More specifically, I was thinking about this question: Why would wireless have vanished completely by the 2050s? This might have been answered in a recent book (I don't have Unwired), but here's my theory:
Even factoring in the divergence in the timeline around 1990, technology would still progress at an explosive rate. By the 2020s, we'd have global Internet coverage with few or no dead-spots; cheap high-speed Internet access (with, naturally, insanely fast speeds for those with money to spend); devices easily able to talk with each other via wireless link.
Then comes the Crash of '29, with the nastiest computer virus ever running rampant. All this is familiar to anyone who's on this board, so I don't need to reiterate the effects that have been documented.
But here's one that explains why wires came back.

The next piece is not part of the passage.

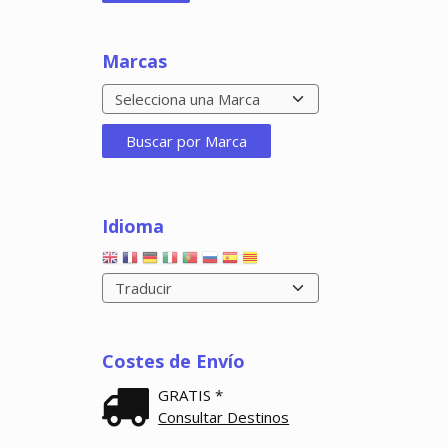
Marcas
Idioma
Costes de Envío
GRATIS *
Consultar Destinos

The Crash Virus required three things to propagate: a storage media, some form of OS to enable it to operate, and a way to reach other systems. Consider how many devices today meet these requirements. Naturally, computers and laptops fit, but so do most cellular phones (especially smart-phones), wireless routers, GPS devices, modern game consoles (and even some hand-held types), some of the fancier remote controls, even little 'toy' gadgets that interact with each other.
Consider this: The Crash Virus gets itself planted in someone's netbook. Rather than just immediately start trashing the place, it sits dormant, monitoring the owner's communication hardware (typically, a wireless receiver). The moment it finds a network that's within its range, it connects, plows through any security measures, and plants itself there too. All it takes is one infected computer approaching a Starbucks, and every laptop and smartphone within range is infected within seconds.
Any location offering "Free Wi-Fi" would become a breeding ground for this virus. And that's just to reach the wireless devices within its range; if this area has an active Internet connection, well, it just went global in that 3.8 seconds.
In the year and a half (or so) that Echo Mirage needed to track down and wipe out the virus, there were other steps taken to limit its mobility -- specifically, tearing down the entire 802.11 protocol. Anything using wireless technology -- Bluetooth, WiFi, whatever -- had to be recalled or had to have "mandatory firmware updates" that disabled wireless communication permanently. Considering that the virus tended to burn out hardware as it finished its job in a particular device, this didn't require a lot of work; by the time this process went full-time, many of the targeted items were already rendered useless.
So, with everything having to go back to a direct wired connection, fiberoptics made a reemergence, and everyone grew accustomed to having to plug in their devices to have them talk to each other. This would become the standard state of affairs until the late '50s and Crash 2.0 gave people an incentive to rebuild (again) the Matrix and how it worked.
What do you think? (If any of this has been backed up and/or shot down in any of the books, please provide a reference if you can.)